**Instructions to follow**. Restate every record exactly as it is written, while omitting the pictures it holds.

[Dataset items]
*** Begin section ***

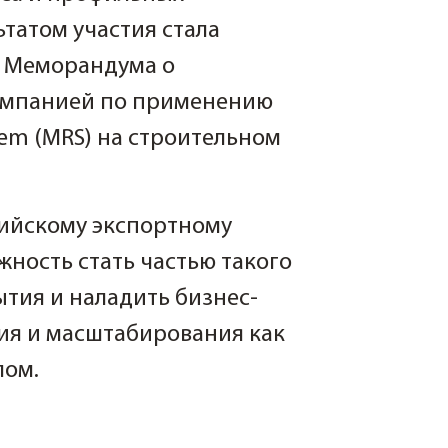
татом участия стала
и Меморандума о
компанией по применению
stem (MRS) на строительном
ийскому экспортному
ность стать частью такого
тия и наладить бизнес-
ия и масштабирования как
лом.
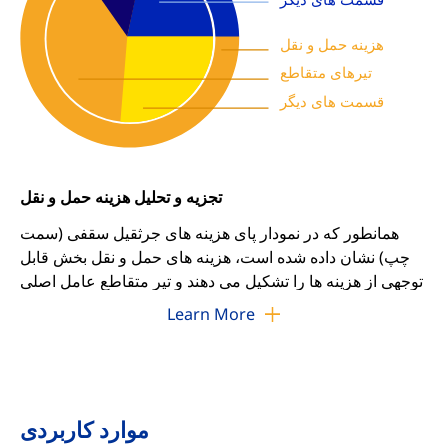
هزینه حمل و نقل
تیرهای متقاطع
قسمت های دیگر
تجزیه و تحلیل هزینه حمل و نقل
همانطور که در نمودار پای هزینه های جرثقیل سقفی (سمت
چپ) نشان داده شده است، هزینه های حمل و نقل بخش قابل
توجهی از هزینه ها را تشکیل می دهند و تیر متقاطع عامل اصلی
آن است. با پرداختن به این محرک هزینه، ما دو راه حل مناسب
Learn More
ارائه می دهیم: بسته های جرثقیل کامل و جرثقیل جزء.
پکیج کامل جرثقیل سقفی
تحویل کامل سیستم: شامل واگن برقی از پیش مونتاژ
موارد کاربردی
شده، تیرهای متقاطع، کامیون های انتهایی، سیستم های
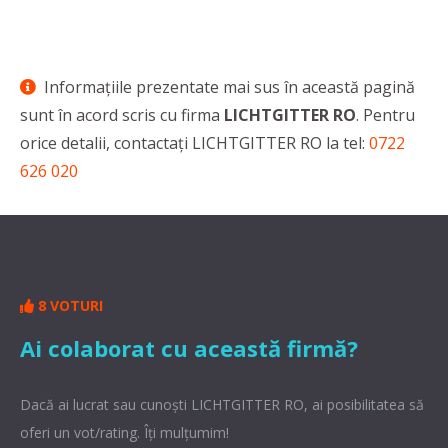
Informaţiile prezentate mai sus în această pagină
sunt în acord scris cu firma
LICHTGITTER RO
. Pentru
orice detalii, contactaţi LICHTGITTER RO la tel:
0722
626 020
8 VOTURI
Ai colaborat cu această firmă?
Dacă ai lucrat sau cunoşti LICHTGITTER RO, ai posibilitatea să
oferi un vot/rating. Îți mulțumim!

*** End section ***

**Answer to the problem**.
татом участия стала
и Меморандума о
компанией по применению
stem (MRS) на строительном
ийскому экспортному
ность стать частью такого
тия и наладить бизнес-
ия и масштабирования как
лом.
هزینه حمل و نقل
تیرهای متقاطع
قسمت های دیگر
تجزیه و تحلیل هزینه حمل و نقل
همانطور که در نمودار پای هزینه های جرثقیل سقفی (سمت
چپ) نشان داده شده است، هزینه های حمل و نقل بخش قابل
توجهی از هزینه ها را تشکیل می دهند و تیر متقاطع عامل اصلی
آن است. با پرداختن به این محرک هزینه، ما دو راه حل مناسب
Learn More
ارائه می دهیم: بسته های جرثقیل کامل و جرثقیل جزء.
پکیج کامل جرثقیل سقفی
تحویل کامل سیستم: شامل واگن برقی از پیش مونتاژ
موارد کاربردی
شده، تیرهای متقاطع، کامیون های انتهایی، سیستم های
Informaţiile prezentate mai sus în această pagină
sunt în acord scris cu firma
LICHTGITTER RO
. Pentru
orice detalii, contactaţi LICHTGITTER RO la tel:
0722
626 020
8 VOTURI
Ai colaborat cu această firmă?
Dacă ai lucrat sau cunoşti LICHTGITTER RO, ai posibilitatea să
oferi un vot/rating. Îți mulțumim!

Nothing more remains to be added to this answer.